Harbal wrote: ↑Fri Aug 12, 2022 7:08 pm
Immanuel Can wrote: ↑Fri Aug 12, 2022 6:32 pm
No. Just aren't representative of the general population.
Do you think they are?
Probably not, but I think that supports my view more than yours.
I don't think it does, actually.
As you rightly point out, being here is no particular guarantee of anything...it's an open forum. And we can probably both point to plenty of posts that make one wonder if there shouldn't at least be some minimum intelligence prerequisite...
For the average person, their moral conduct isn't informed by any religious belief.
The average secular Westerner, you mean. Others are more aware of the derivation.

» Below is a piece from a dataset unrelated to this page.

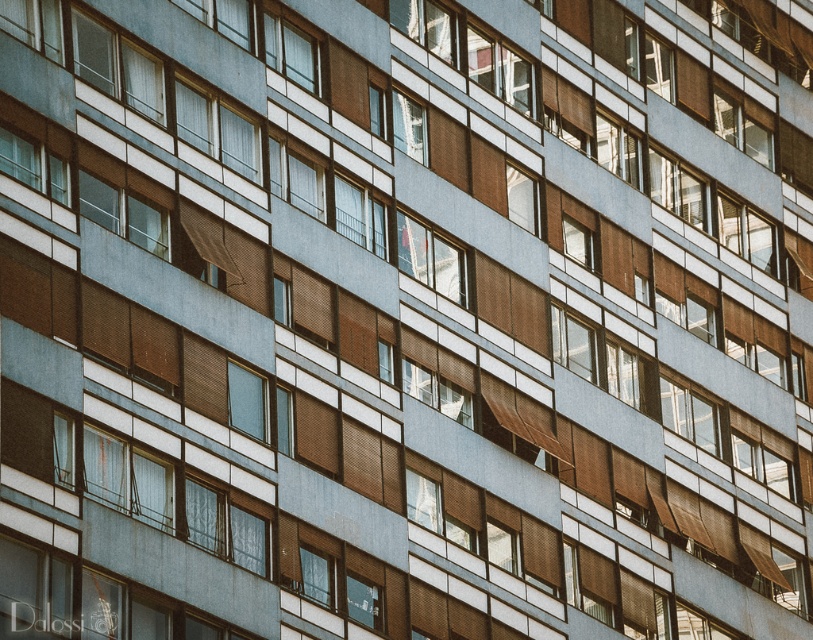 You are standing directly in front of the building facade. Which object from the following list is located at the coordinate point 0.083, 0.359? 1. clear glass window at upper center 2. brown blind window at lower left

The clear glass window at upper center is located at point (290, 52).

You are standing in front of the building and notice two windows. One is the clear glass window at upper center and the other is the transparent glass window at center. Which window is positioned more to the left?

The clear glass window at upper center is positioned more to the left than the transparent glass window at center. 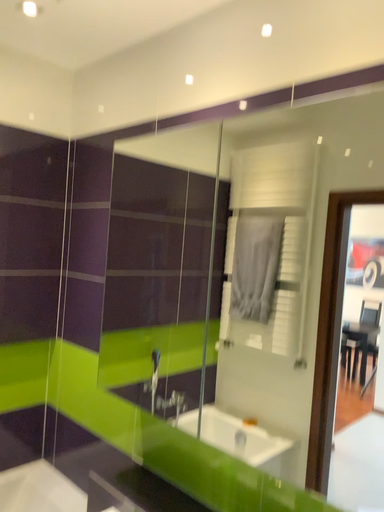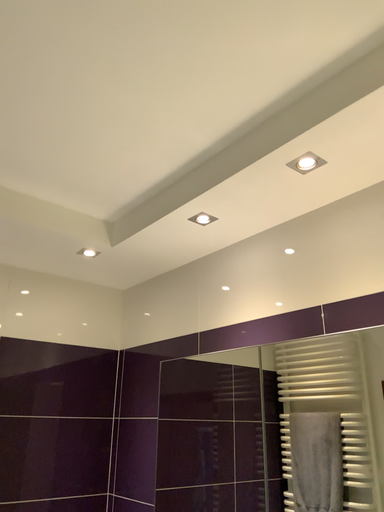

But this is hardly a stroke in the favour of secular Westerners. All it means it that a lot of them are not aware of where their moral beliefs actually come from. And they continue to replicate behaviours that their Atheism or agnosticism give them no reason to suppose are obligatory. So it seems they've just "reified" (to use the PoMo term) morality into their consciousness, and have lost all sense that they owe it nothing.
That's hardly high praise for them.
...just to say that a person believes in God tells you no more about that person than saying someone in an atheist tells you.
Well, it doesn't even tell you which "god" they think they believe in, or what they mean by "believe." So yes, they can be just as ignorant of their own beliefs as an Atheist can be. But here's the difference: whereas a
thinking Christian can find the logic that connects belief to action, the way his ontology sponsors morality, the Atheist never can -- and the more
thinking the Atheist is, the more he's likely to realize the absence of any such connection.
That's why Nietzsche recognized it, but most garden-variety Atheists are probably still oblivious to it. They simply lack either Neitzsche's perspecacity, or his nerve.